こうやって大げさに書いている評論家にしても、学術用語を冷静に操って記事を書く学者にしても、近代反デフレ派は「デフレ」を形成する様々な要素をごっちゃ煮にしたままで、それらを区別し忘れているという失敗をおかしている。

マクロ経済学者の多くは、この「ごっちゃ煮」の存在に気づいていない。なぜなら、近代マクロ経済学ケインズの偏執的な嫌デフレ主義に基づいているからであり、特に貨幣賃金率についてはこの傾向が強い。結果として、近代マクロ経済学者達は「デフレ」として記述される経済的過程を形成する要素を分解・分析する能力を最初から備えていない、ということになってしまうのである。同様の理由で、彼らは「良性デフレ」と「悪性デフレ」とを区別することも出来ない。前者は経済の効率と資産形成を改善する。後者はその逆で、経済活動と財政に悪影響を与える。

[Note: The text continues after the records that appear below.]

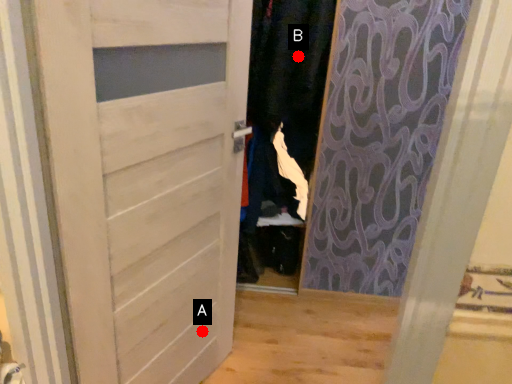 Question: Two points are circled on the image, labeled by A and B beside each circle. Among these points, which one is nearest to the camera?

Choices:
 (A) A is closer
 (B) B is closer

Answer: (A) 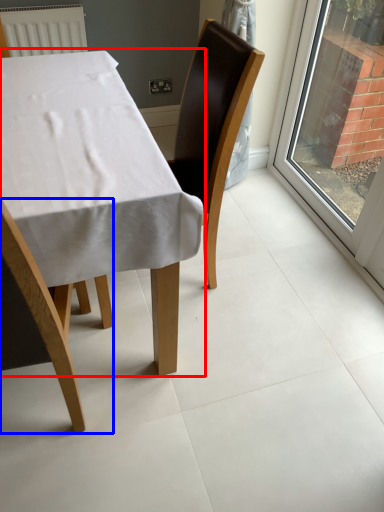 Question: Which of the following is the farthest to the observer, table (highlighted by a red box) or chair (highlighted by a blue box)?

Choices:
 (A) table
 (B) chair

Answer: (A) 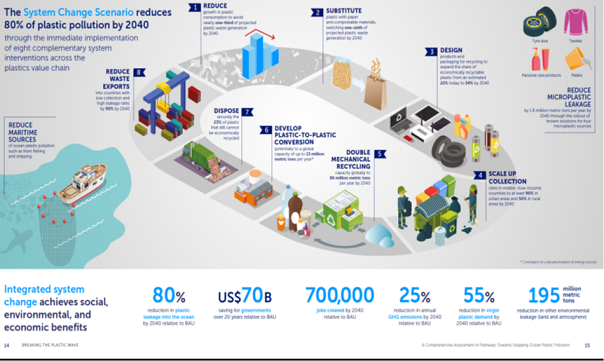 Locate an element on the screen. The height and width of the screenshot is (361, 604). plastic contaienrs is located at coordinates coord(295,204), coord(281,225), coord(303,229), coord(310,232), coord(304,213). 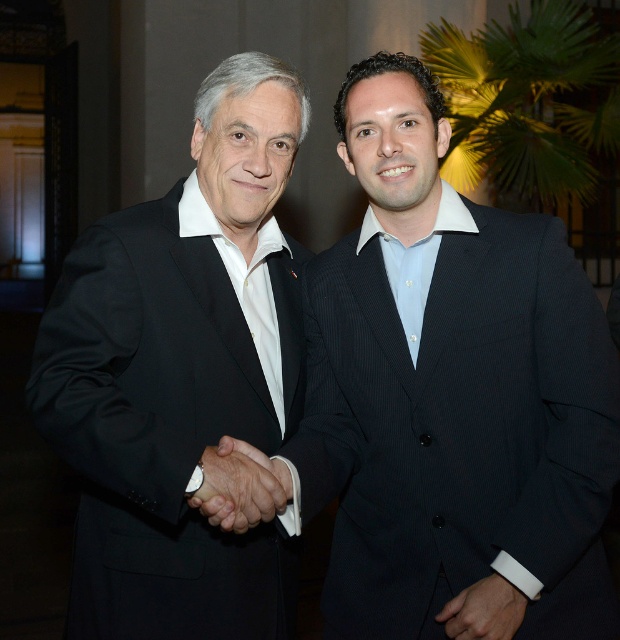 From the picture: You are a photographer at a formal event and notice the black matte suit at left and the white leather wristband at center. Which object is located to the left of the other?

The black matte suit at left is positioned on the left side of white leather wristband at center.

You are a photographer adjusting the lighting for a portrait of the two men shaking hands. You need to ensure both the black matte hand at center and the white leather wristband at center are clearly visible. Which object requires more focused lighting to avoid being lost in the shadows?

The white leather wristband at center requires more focused lighting because it is narrower than the black matte hand at center and may blend into the background if not properly illuminated.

だが心配無用だ。Ludwig von MisesとMurray N. Rothbardの考えを引き継いだ我々オーストリア経済学派がいる。まずは反デフレ論者達が作り上げたデフレに関する誤解を解きほぐしていこう。まずは2章でデフレの定義を行う。そして、3章ではオーストリア経済学を元に、異なるデフレの種類を整理する。ここでは、市場経済の発展にとって役立つ両性のデフレと、政府や中央銀行が介在することで、財産権を侵害し経済活動や貨幣価値に悪影響を与える悪性デフレがあることが明らかになろう。4章では近代嫌デフレ主義者達の誤解に対する反論をまとめている。そして、米国経済が近いうちに厳しいデフレ的景気後退に陥るであろうと予測している。

  • これは2002年1月に発表された論文。
  • ネットバブル崩壊〜9-11テロと、景気がどんどん落ち込む中、「アメリカにもデフレ到来か」と騒がれていた頃のお話。